Followed instructions as written and rice was very flavorful. Really enjoyed the addition of chopped pistachios. Make sure you use the suggested size pot or the rice will not be cooked through after 15 minutes.
Cooked exactly as written – had it with Dijon salmon for Christmas Eve. Even my plain-white-demon 24 yr old son loved it! Don’t doubt the technique – just go for it. I used a 3.5 qt Dutch oven with lid. Perfect
It was excellent and a very easy recipe to follow with no unusual ingredients. I had diced mangoes and no golden raisins still tasted fabulous! Next will half recipe to serve only 4.
It was amazing!!! Just took my last nite. Paired with Cordon Blue, also Food Network recipe, and whole cranberry jelly. Like a high end restaurant meal with explosions of flavors!
This was excellent, the only change made was to half it, use two cups of stock to one cup of rice, and top with toasted pine nuts.
Surprisingly easy and professional results! Didn’t have saffron so substituted 1/2 tsp each of turmeric and paprika as another reviewer suggested. The rice was fully cooked but slightly too al dente for me, so next time I’ll use 3 cups of broth. Really liked it!

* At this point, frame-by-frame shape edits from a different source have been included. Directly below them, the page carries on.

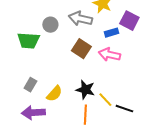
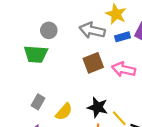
gray circle: (50, 25) -> (49, 30), moved
blue rectangle: (111, 33) -> (123, 37), moved
brown square: (81, 49) -> (93, 63), turned 36

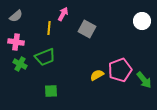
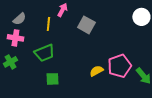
gray semicircle: (16, 16) -> (19, 19), moved
green cross: (20, 64) -> (10, 62), moved, turned 32
green square: (51, 91) -> (52, 79), moved

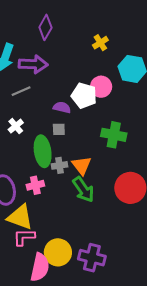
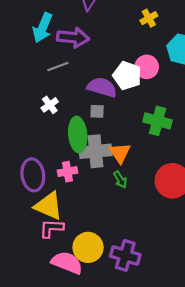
purple semicircle: (62, 107) -> (102, 87), size x1.5
gray cross: (60, 165) -> (96, 151), size x1.8
green arrow: (83, 190) -> (120, 180), size x0.6
pink semicircle: (40, 267) -> (67, 263), turned -84

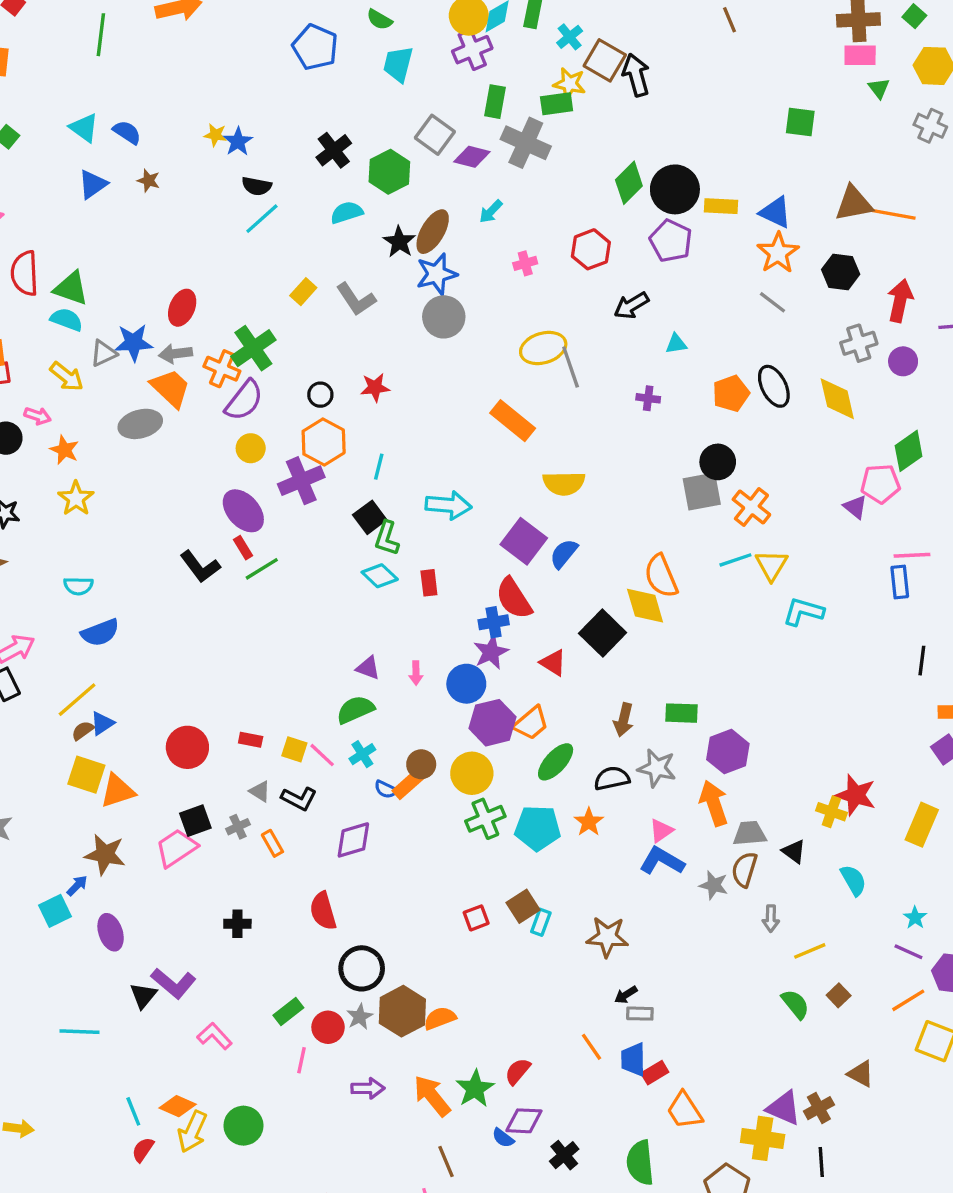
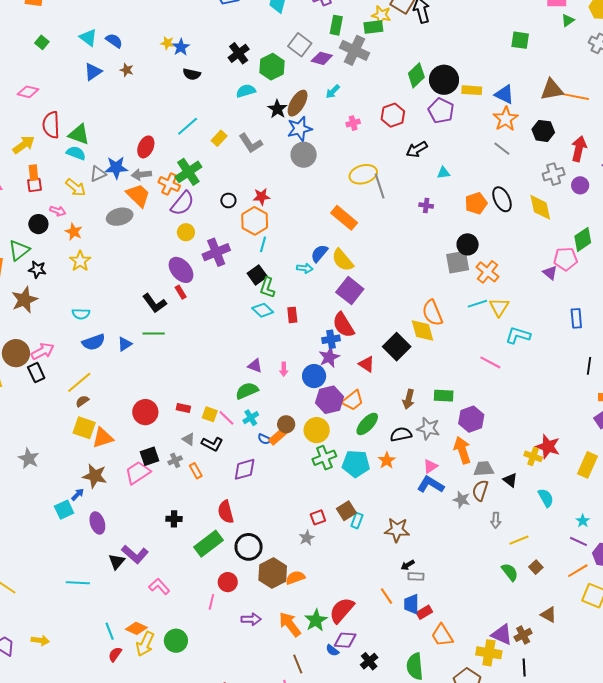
green triangle: (879, 88) -> (568, 20), turned 32
cyan line: (262, 219) -> (188, 126), moved
orange hexagon: (324, 442) -> (255, 221), moved
yellow semicircle: (564, 483) -> (343, 260), moved, turned 50
cyan arrow: (448, 505) -> (305, 268), size x0.6
blue semicircle: (564, 554) -> (319, 253), moved
pink line: (912, 555) -> (490, 362), moved, turned 30
green line: (262, 569) -> (154, 333), moved, turned 30
blue triangle: (102, 723) -> (125, 344), moved
green rectangle: (288, 1011) -> (209, 544), moved, size x1.6
gray star: (360, 1017) -> (307, 538), moved
red semicircle: (518, 1071) -> (342, 610), size x1.6

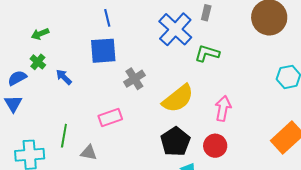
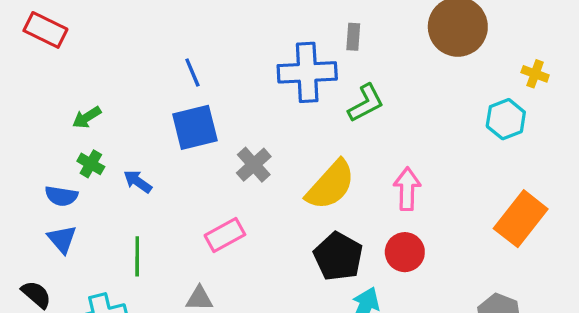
blue cross: (175, 29) -> (307, 72), turned -36
green L-shape: (207, 53) -> (366, 103), turned 145
blue semicircle: (17, 78) -> (61, 196), turned -132
green line: (64, 136) -> (137, 256), moved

This might taste good, but the rice pilaf I served in an Armenian restaurant in Fresno (home to many Armenians) was simple, rich and delicious. Long grain rice, cooked in a rich chicken broth (made with onion, garlic, and not much else) and dripping with butter. Whenever the pilaf began to dry on the hot plate in the kitchen, the chef would just stir in another stick of butter. OMG delicious.
This is not Rice Pilaf!
Alton, I don’t know who you are trying to impress. I don’t know who your audience is, but you have them HOODWINKED!!!
There is NO Saffron, orange zest, bay leaf, peas, RAISINS or stinking pistachios in Rice Pilaf!!!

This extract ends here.